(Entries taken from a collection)
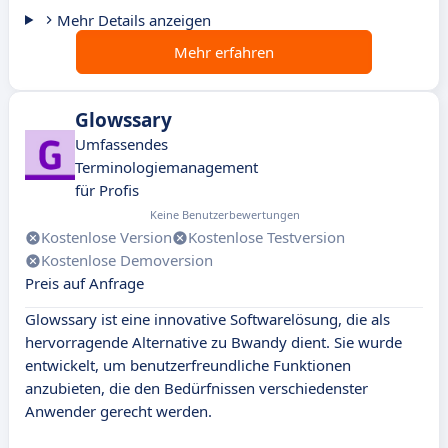
Mehr Details anzeigen
Mehr erfahren
Glowssary
Umfassendes
Terminologiemanagement
für Profis
Keine Benutzerbewertungen
Kostenlose Version
Kostenlose Testversion
Kostenlose Demoversion
Preis auf Anfrage
Glowssary ist eine innovative Softwarelösung, die als
hervorragende Alternative zu Bwandy dient. Sie wurde
entwickelt, um benutzerfreundliche Funktionen
anzubieten, die den Bedürfnissen verschiedenster
Anwender gerecht werden.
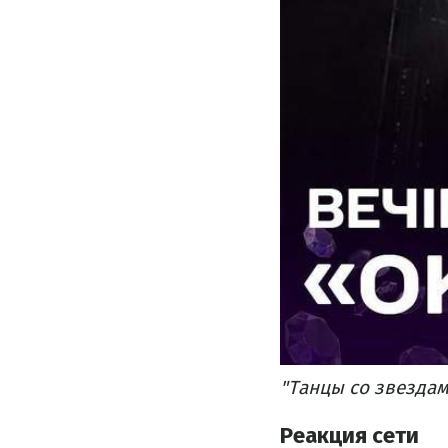
"Танцы со звездам
Реакция сети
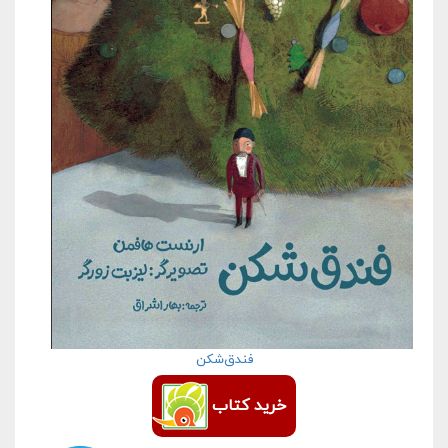
فندق‌شکن
خرید کتاب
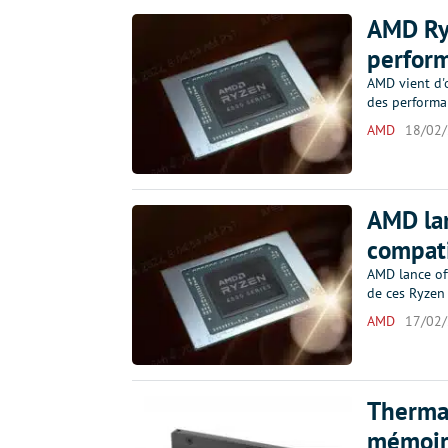
AMD Ryz
perfor
AMD vient d'o
des performan
AMD
18/02
AMD lan
compat
AMD lance of
de ces Ryzen
AMD
17/02
Thermal
mémoir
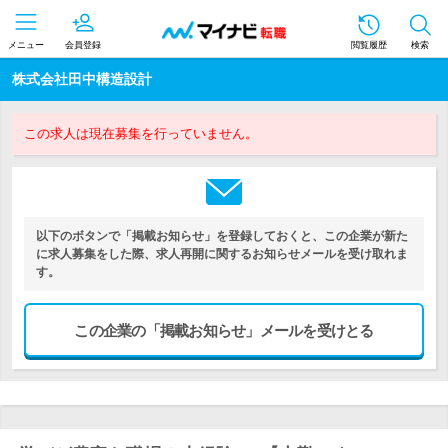
メニュー
会員登録
閲覧履歴
検索
株式会社田中構造設計
この求人は現在募集を行っていません。
以下のボタンで「掲載お知らせ」を登録しておくと、この企業が新た
に求人募集をした際、求人再開に関するお知らせメールを受け取れま
す。
この企業の「掲載お知らせ」メールを受けとる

**EXERCISE DETAILS:** Please provide nothing but the number of lines in the records that hold the string "Mehr".

**ANSWER TO THE EXERCISE:** 2